SBIR Phase I: Economic Feasibility of ABFX Process

Award Information
Agency:
National Science Foundation
Branch
n/a
Amount:
$150,000.00
Award Year:
2012
Program:
SBIR
Phase:
Phase I
Contract:
1142318
Award Id:
n/a
Agency Tracking Number:
1142318
Solicitation Year:
2012
Solicitation Topic Code:
BC
Solicitation Number:
n/a
Small Business Information
6007 Hill Street NE, Olympia, WA, 98516-9551
Hubzone Owned:
N
Minority Owned:
N
Woman Owned:
N
Duns:
790373067
Principal Investigator:
Dennis Burke
(360) 923-2000
dab@cyclus.com
Business Contact:
Dennis Burke
(360) 923-2000
dab@cyclus.com
Research Institute:
Stub




Abstract
This Small Business Innovation Research Phase I project will demonstrate a more effective and economical process for extracting the chemical and energy resources from lignocellulosic biomass.
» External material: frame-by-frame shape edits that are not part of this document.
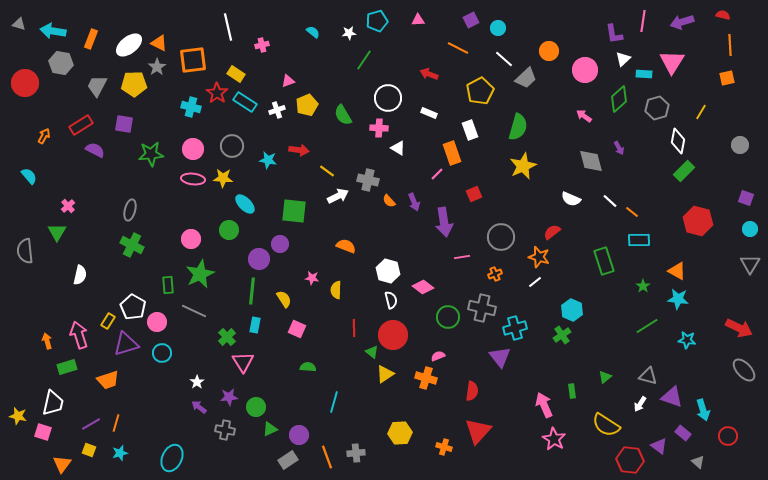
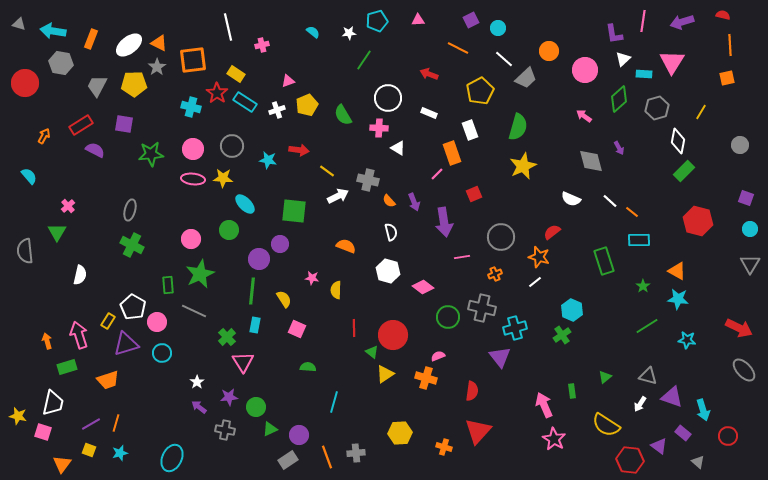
white semicircle at (391, 300): moved 68 px up
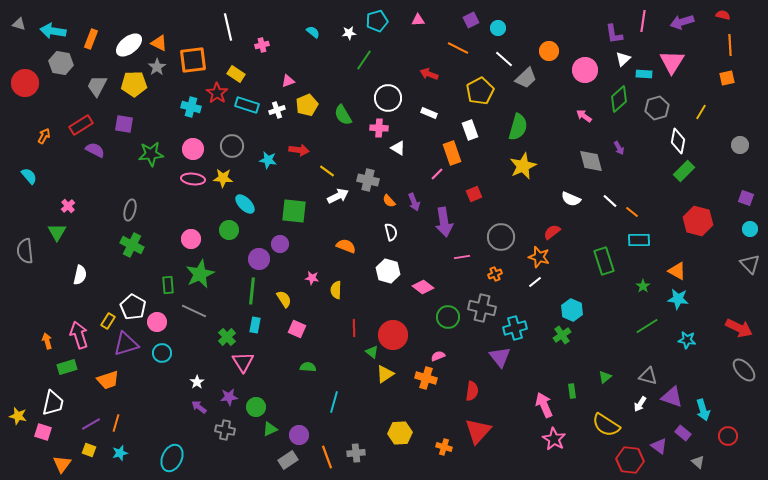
cyan rectangle at (245, 102): moved 2 px right, 3 px down; rotated 15 degrees counterclockwise
gray triangle at (750, 264): rotated 15 degrees counterclockwise
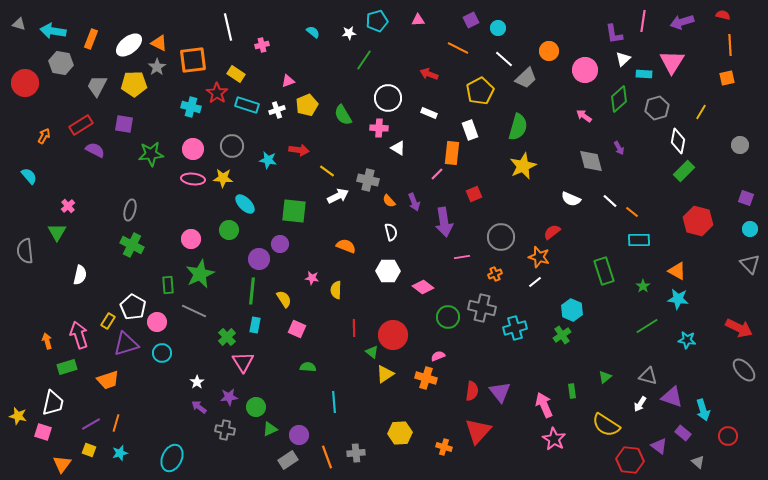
orange rectangle at (452, 153): rotated 25 degrees clockwise
green rectangle at (604, 261): moved 10 px down
white hexagon at (388, 271): rotated 15 degrees counterclockwise
purple triangle at (500, 357): moved 35 px down
cyan line at (334, 402): rotated 20 degrees counterclockwise
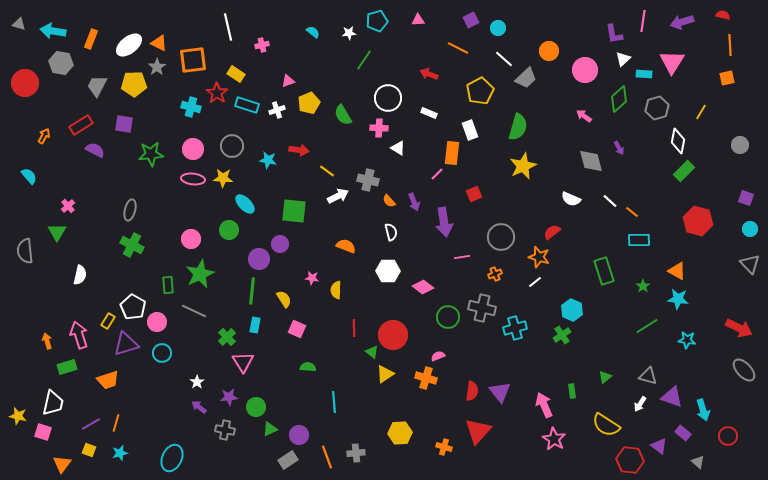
yellow pentagon at (307, 105): moved 2 px right, 2 px up
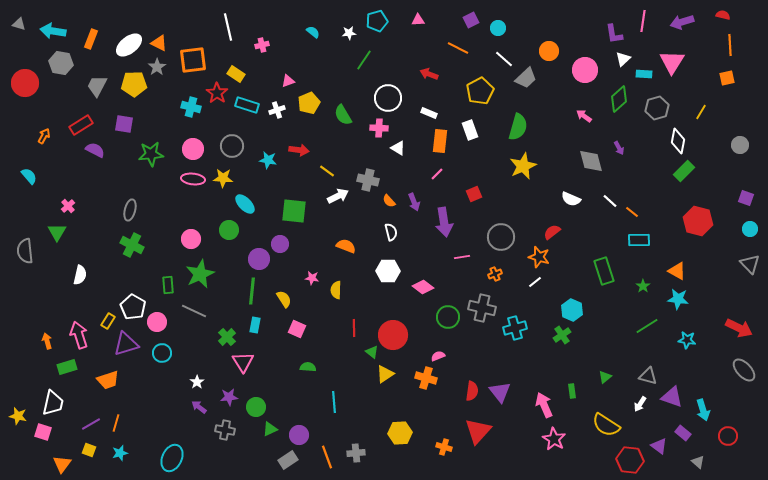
orange rectangle at (452, 153): moved 12 px left, 12 px up
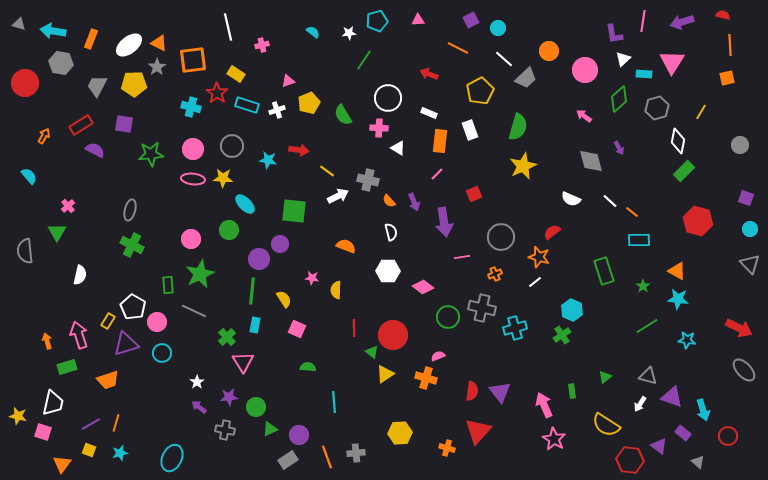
orange cross at (444, 447): moved 3 px right, 1 px down
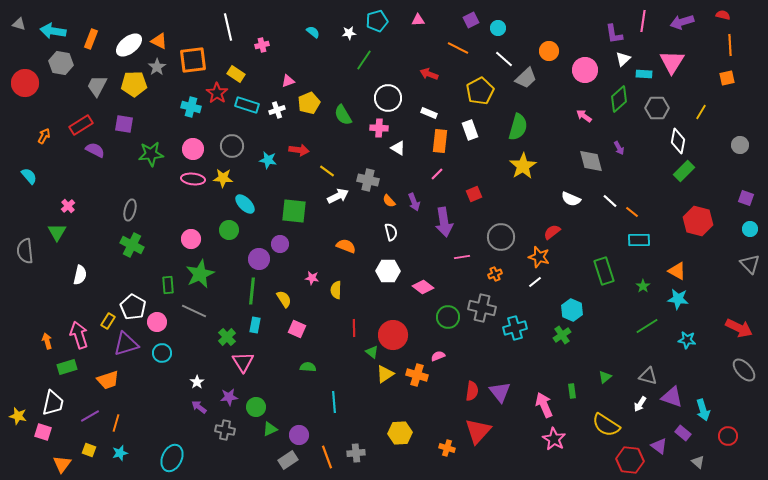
orange triangle at (159, 43): moved 2 px up
gray hexagon at (657, 108): rotated 15 degrees clockwise
yellow star at (523, 166): rotated 8 degrees counterclockwise
orange cross at (426, 378): moved 9 px left, 3 px up
purple line at (91, 424): moved 1 px left, 8 px up
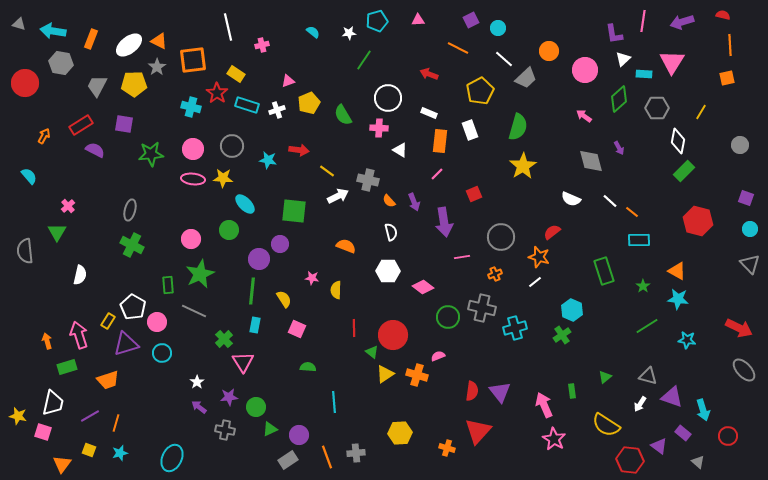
white triangle at (398, 148): moved 2 px right, 2 px down
green cross at (227, 337): moved 3 px left, 2 px down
Existing lignocellulosic pretreatment technologies use any of a variety of chemicals, heat, and mechanical energy to separate the poorly hydrolyzed lignin from the cellulose, and hemicellulose for enzymatic hydrolysis to sugars, and fermentation of sugars to alcohol, or in the case of anaerobic digestion to biogas. The use of chemicals, or operation at high temperatures and pressures dictate the cost of pretreatment. This research will investigate a process that pretreats lignocellulosic biomass at low temperature and pressure without the use of chemicals. The process operates with very low energy inputs and may be driven by waste heat. The broader impact/commercial potential of this project will be the adoption of an economical process for the efficient extraction of energy and chemical resources from biomass. The pretreatment process will be used for the production of liquid and gaseous fuels from lignocellulosic biomass. The process will be used to reduce waste residuals from biomass processing by increasing the percentage of the biomass converted to renewable energy. Potential markets include agricultural enterprises that produce liquid and gas fuels from energy crops or crop residues, such as bio-refineries, farms with anaerobic digesters, composting facilities, municipal and industrial solid waste facilities, confined animal feeding operations (CAFOs) and bio-refineries for pre and post consumer solid waste processing. The process is expected to lower the cost of bioenergy production and thereby improve its use while reducing GHG emissions.

* information listed above is at the time of submission.